Bennett may decide to impede a US-brokered peace deal with the Palestinians if, in the course of the Trump administration’s peace effort, Netanyahu agrees to give away what he sees as too much land and control to the Palestinians, at the expense of the half a million Jews who have made their homes in Judea and Samaria.
Another right-wing leader in the running is Defense Minister Avigdor Lieberman, 59, founder of Israel Beitenu. He started out as chief of staff during Netanyahu’s early days as prime minister and Likud leader, then broke away from the party to found Israel Beitenu. He has held one cabinet post after another, including foreign affairs in 2009-2012.
Lieberman’s party started out with 15 Knesset members (in the 120-seat House) and dwindled to seven in the last election two years ago. Netanyahu lifted him off the opposition benches in 2016 to take over as defense minister after Moshe Ya’alon resigned this post. He is now back at center stage of national politics.

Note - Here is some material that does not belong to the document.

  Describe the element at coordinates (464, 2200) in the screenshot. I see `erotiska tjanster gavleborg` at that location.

Ya’alon, who is seething over losing his cabinet seat, this week formally quit Likud, founded a new party and launched a campaign for national leadership. He has his work cut out to win a national following. – certainly in time for snap election, if the forecasts pan out and a vote takes place before the end of 2017.

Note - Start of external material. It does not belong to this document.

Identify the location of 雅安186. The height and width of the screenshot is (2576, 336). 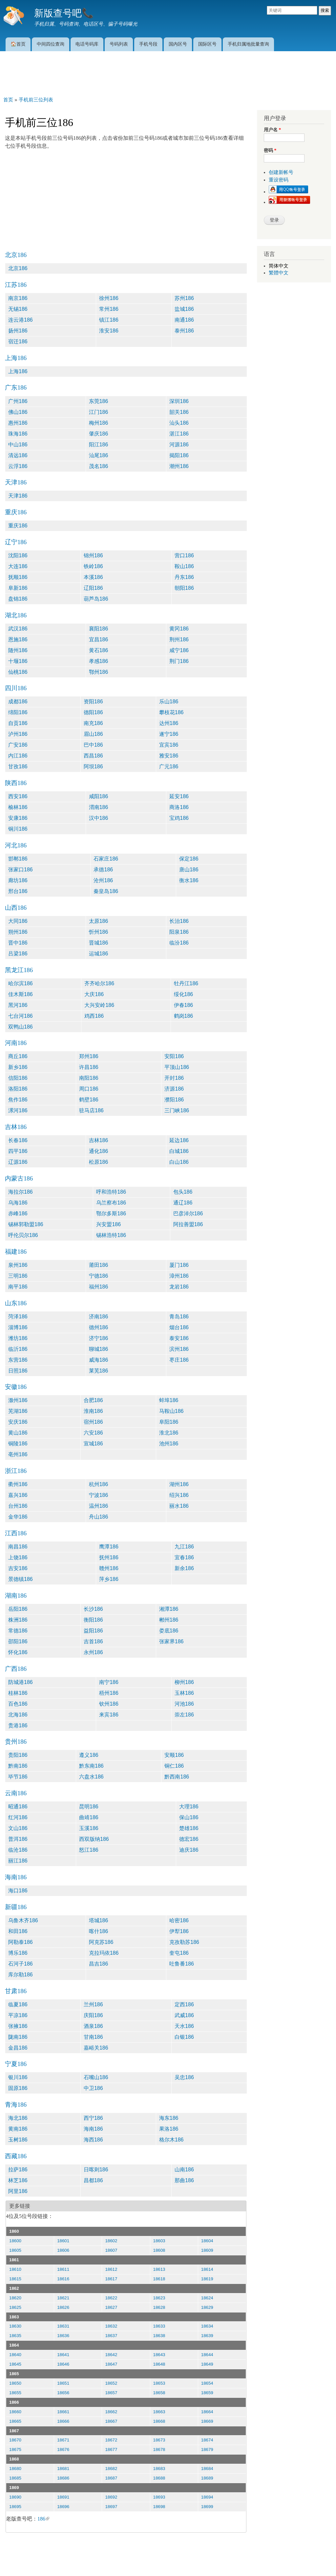 (168, 755). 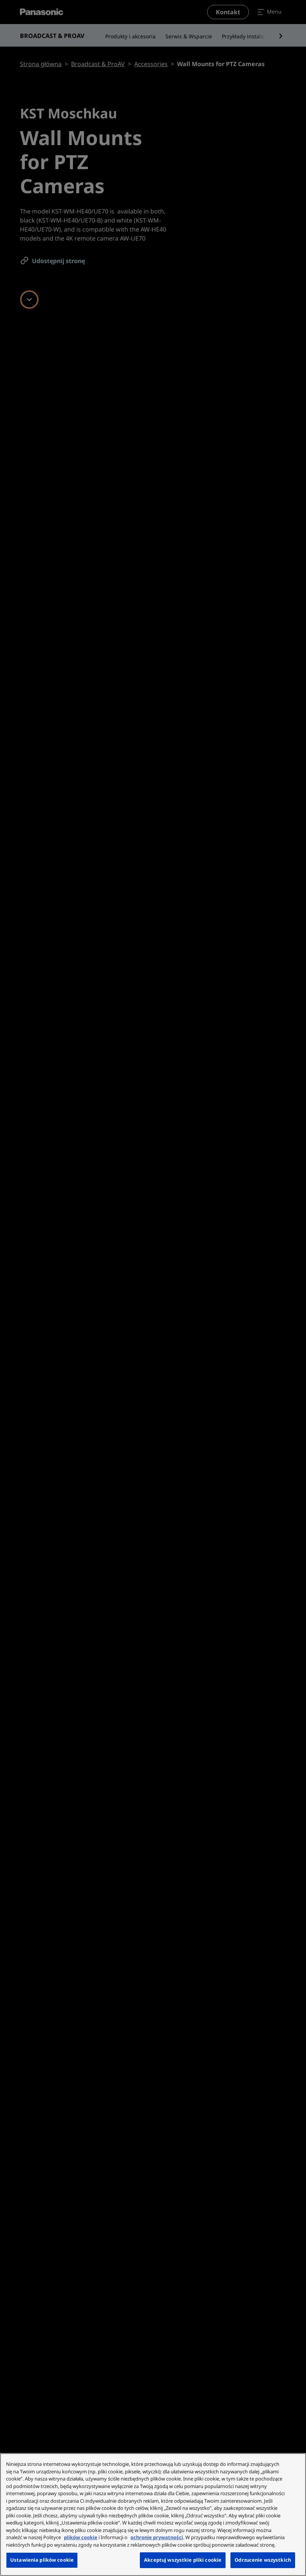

The only serious contender for national leadership outside the right-wing camp is Yair Lapid, 54, founder and leader of Yesh Atid (Future), who switched to politics from a successful career as a popular TV presenter. As finance minister in Netanyahu’s second cabinet, his first foray into executive office, he did not exactly shine.

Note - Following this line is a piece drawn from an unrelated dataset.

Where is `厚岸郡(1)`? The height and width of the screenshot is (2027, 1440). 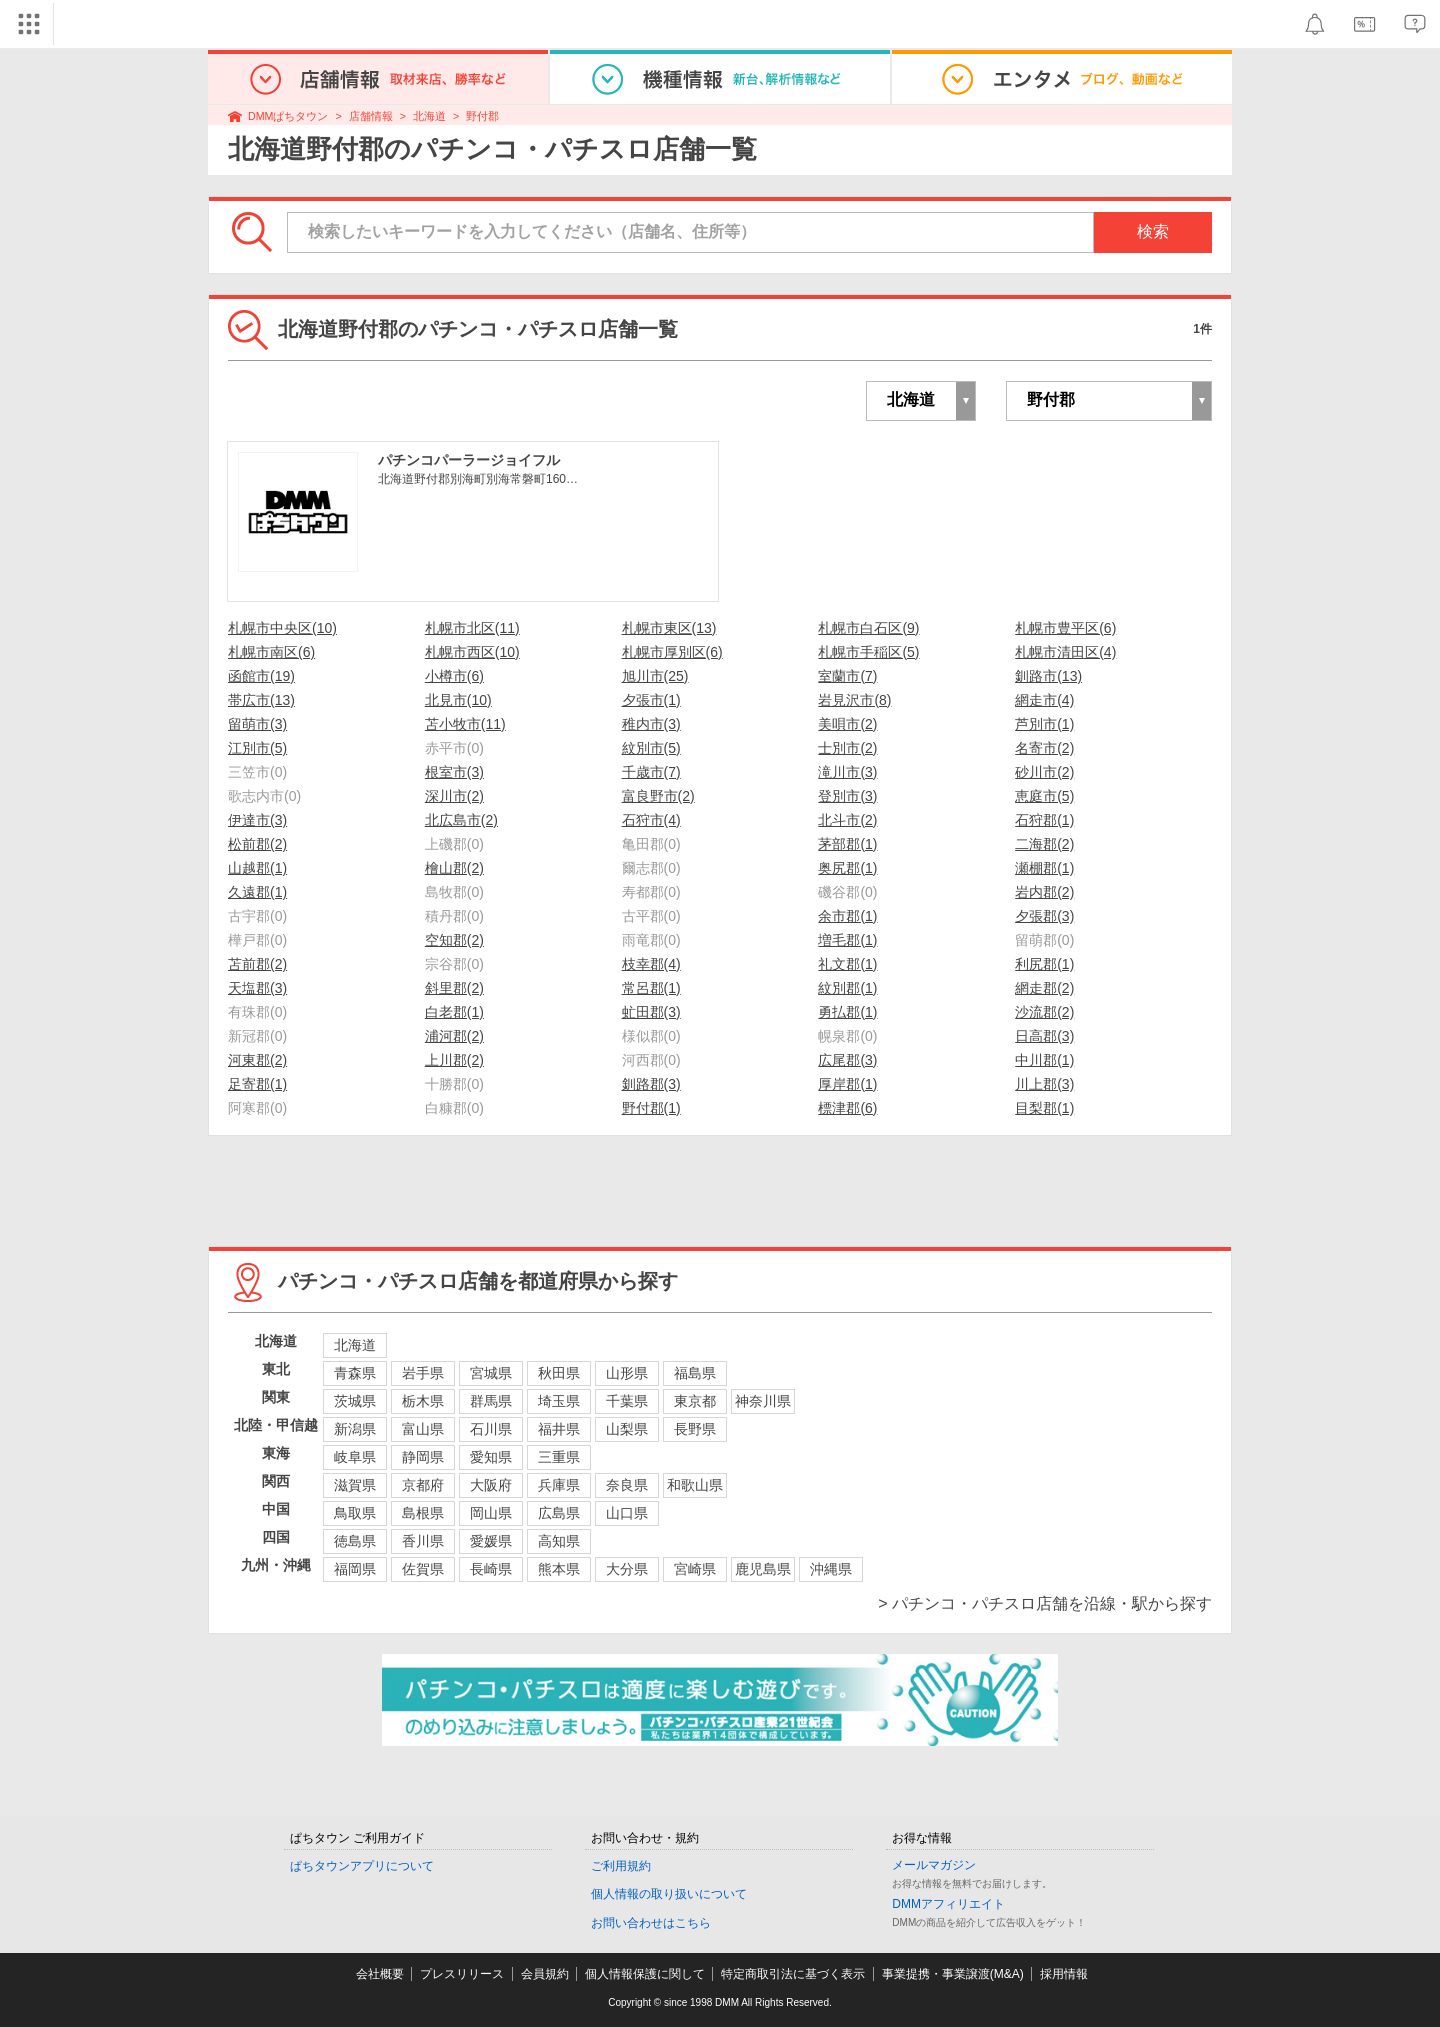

Although Future tops the latest opinion polls ahead of Likud, Lapid’s past reputation as a playboy is hard to live down. In most parts of the population, he doesn’t make the grade as a serious national leader capable of managing Israel’s complex social problems and profound security issues, although his main appeal is to seekers of change.
While the queue of pushers for the prime minister’s job grows, Netanyahu shows no sign of relinquishing the helm of government. They are all avidly watching the police investigations against him on charges of improperly accepting or soliciting gifts from friendly tycoons and conducting negotiations with the publisher of the Yedioth Aharonot tabloid, hoping they will end in an indictment and force his resignation.
However, the prime minister has made it clear that he will fight any charges against him from the prime minister’s office. The longer the list of bidders scrambling for his job, the more stubbornly he sticks to it.